La noyade est à l'origine d'environ 300 000 décès prématurés chaque année…un nombre fortement sous-estimé. Il y a près de vingt ans, en partenariat avec l'International Liaison Committee on Resuscitation (ILCOR), a été établi un cadre normalisé pour la déclaration des incidents de noyade. Ce cadre, mis à jour en 2017, est aussi destiné à promouvoir la recherche et à améliorer les résultats de la prise en charge.

Le groupe de travail de l'ILCOR sur la réanimation initiale et la communauté internationale de recherche sur la noyade ont entrepris une revue de la littérature parue entre 2000 et juin 2020 afin d'identifier les prises en charge ayant fait leurs preuves en matière de réanimation pré-hospitalière, hospitalière et les critères de sortie de l’hôpital en toute sécurité. Les études étaient éligibles à l'inclusion si elles couvraient 9 domaines : réanimation dans l'eau, réanimation en bateau, gestion des voies aériennes, administration d'oxygène, utilisation de défibrillateurs, RCP par des secouristes, stratégies de ventilation, ECMO, protocoles de sortie d'hôpital…

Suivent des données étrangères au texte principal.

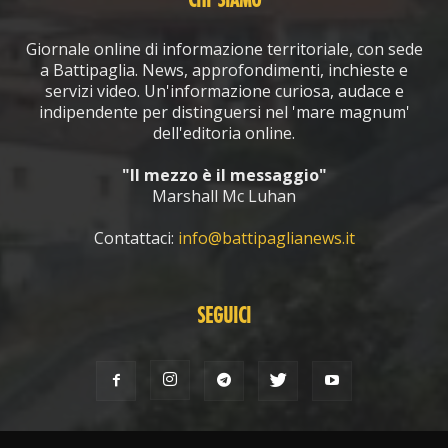
CHI SIAMO
Giornale online di informazione territoriale, con sede
a Battipaglia. News, approfondimenti, inchieste e
servizi video. Un'informazione curiosa, audace e
indipendente per distinguersi nel 'mare magnum'
dell'editoria online.
"Il mezzo è il messaggio"
Marshall Mc Luhan
Contattaci:
info@battipaglianews.it
SEGUICI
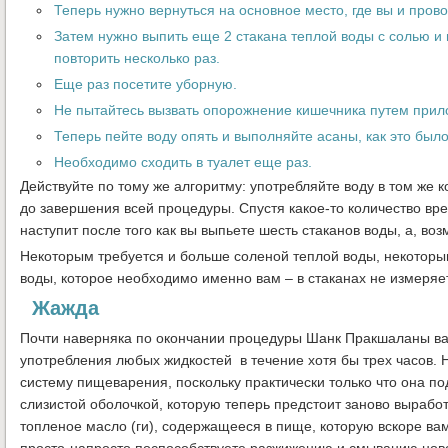
Теперь нужно вернуться на основное место, где вы и прово
Затем нужно выпить еще 2 стакана теплой воды с солью и 
повторить несколько раз.
Еще раз посетите уборную.
Не пытайтесь вызвать опорожнение кишечника путем прил
Теперь пейте воду опять и выполняйте асаны, как это был
Необходимо сходить в туалет еще раз.
Действуйте по тому же алгоритму: употребляйте воду в том же 
до завершения всей процедуры. Спустя какое-то количество вр
наступит после того как вы выпьете шесть стаканов воды, а, воз
Некоторым требуется и больше соленой теплой воды, некоторы
воды, которое необходимо именно вам – в стаканах не измеряе
Жажда
Почти наверняка по окончании процедуры Шанк Пракшаланы вас
употребления любых жидкостей в течение хотя бы трех часов. Н
систему пищеварения, поскольку практически только что она п
слизистой оболочкой, которую теперь предстоит заново выработ
топленое масло (ги), содержащееся в пище, которую вскоре ва
просто-напросто поспособствуете разжижению и смыванию нов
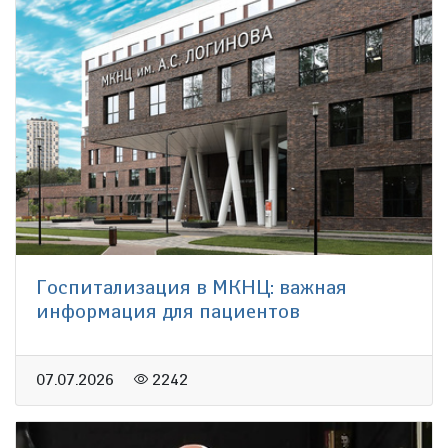
Госпитализация в МКНЦ: важная
информация для пациентов
07.07.2026
2242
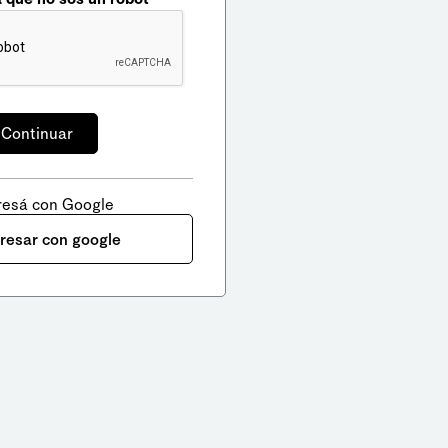
resá con Google
gresar con google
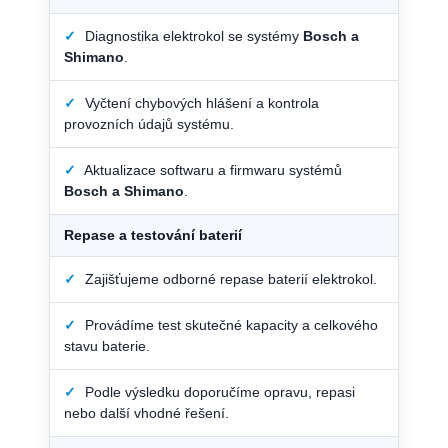
✓
Diagnostika elektrokol se systémy
Bosch a
Shimano
.
✓
Vyčtení chybových hlášení a kontrola
provozních údajů systému.
✓
Aktualizace softwaru a firmwaru systémů
Bosch a Shimano
.
Repase a testování baterií
✓
Zajišťujeme odborné repase baterií elektrokol.
✓
Provádíme test skutečné kapacity a celkového
stavu baterie.
✓
Podle výsledku doporučíme opravu, repasi
nebo další vhodné řešení.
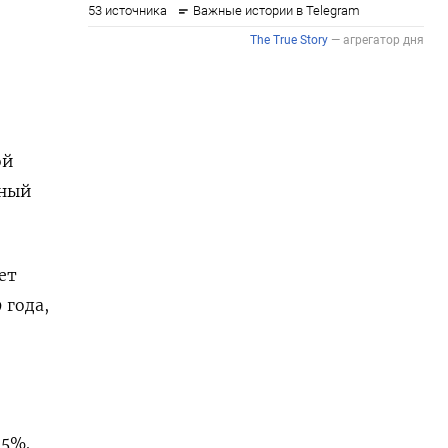
ой
чный
ет
 года,
 5%.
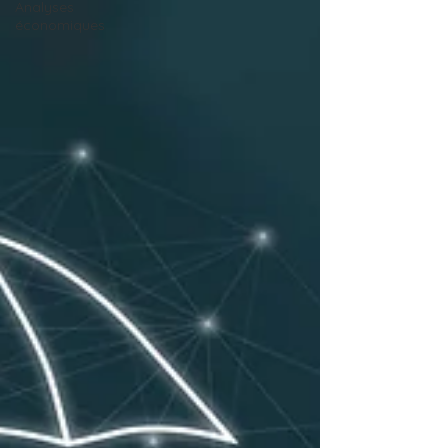
Analyses
économiques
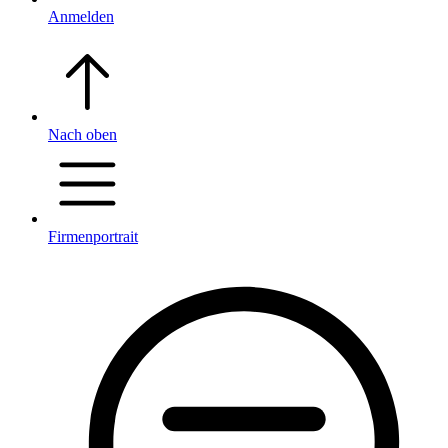
Anmelden
Nach oben
Firmenportrait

Cette revue a retrouvé des éléments de preuves couvrant huit des neuf sujets principaux identifiés pour la revue. Aucun essai contrôlé randomisé n'a été identifié pour aucun des sujets examinés. Les études étaient de type observationnel et leur « taille » allait de 1 à 8 690 participants. Pour chacun des sujets, la définition et la présentation de la population, de l'intervention, des comparateurs et des résultats variaient beaucoup.

Confirmation de quelques conclusions déjà anciennes

Les principales conclusions sont que la réanimation dans l'eau et la réanimation dans un bateau semblent réalisables entre les mains d'équipes de sauvetage spécialisées. Malgré une justification évidente de l'utilisation de l'oxygène en cas de noyade, il n'y a pas de données pour soutenir ou réfuter son utilisation. Il semble donc que la recommandation de l'ILCOR, qui consiste à utiliser de l'oxygène à une FiO2 de 100 % jusqu'à ce que la saturation en oxygène artériel ou la pression partielle de l'oxygène artériel puisse être mesurée, soit raisonnable.

Étant donné que l'arrêt cardiaque est principalement dû à l'hypoxie, l'initiation d'une réanimation cardio-pulmonaire (RCP) conventionnelle qui comprend la ventilation et les compressions semble être confortée par les données identifiées dans cette revue. Le choix de cette approche est également conforme à la recommandation de traitement de l'ILCOR qui suggère que les personnes formées, capables et désireuses d'effectuer une RCP, le fassent chez tous les patients adultes en arrêt cardiaque.

Étant donné la faible incidence des rythmes choquables en cas de noyade, il semble raisonnable de se concentrer initialement sur une RCP de haute qualité pendant que le défibrillateur est préparé pour être utilisé.

Aucune des études n'a testé de manière prospective une règle de décision clinique permettant d'identifier les patients qui peuvent être renvoyés chez eux en toute sécurité.

Pour les interventions de réanimation avancée, la ventilation non invasive semble réalisable chez les patients présentant une défaillance d'un seul organe et un niveau de conscience préservé. Malgré un contexte physio-pathologique en faveur d'une intubation précoce en cas d'arrêt cardiaque dû à la noyade (faible compliance pulmonaire, risque élevé d'aspiration), il existe peu de données permettant de déterminer l'approche optimale. En l'absence de données spécifiques, une stratégie de gestion des voies aériennes, basée sur l'expertise de l'opérateur des voies aériennes, comme le recommande le groupe de travail ALS, semble justifiée.

En l'absence de données spécifiques sur l'approche optimale en matière de ventilation, le suivi des lignes directrices pour la gestion du SDRA semble raisonnable. L'ECMO est réalisable en tant qu'option de traitement de l'arrêt cardiaque ou de l'insuffisance respiratoire grave. Cela confirme la pertinence de la recommandation de traitement de l'ILCOR.  

Parmi plus de 3 000 références, 65 articles ont été retenus. Les preuves identifiées provenaient principalement de pays à revenu élevé, alors que la plupart des décès surviennent dans les pays à socio-démographie faible ou moyenne (Chine, Inde, Pakistan, Bangladesh). Toutes ces études manquaient de cohérence dans les populations, les interventions et les résultats rapportés. De plus, elles étaient exclusivement de nature observationnelle.

Dr Bernard-Alex Gaüzère

Références
Bierens J et coll. : Resuscitation and emergency care in drowning: A scoping review. Resuscitation. 2021 ; 162 : 205-217. doi.org/10.1016/j.resuscitation.2021.01.033.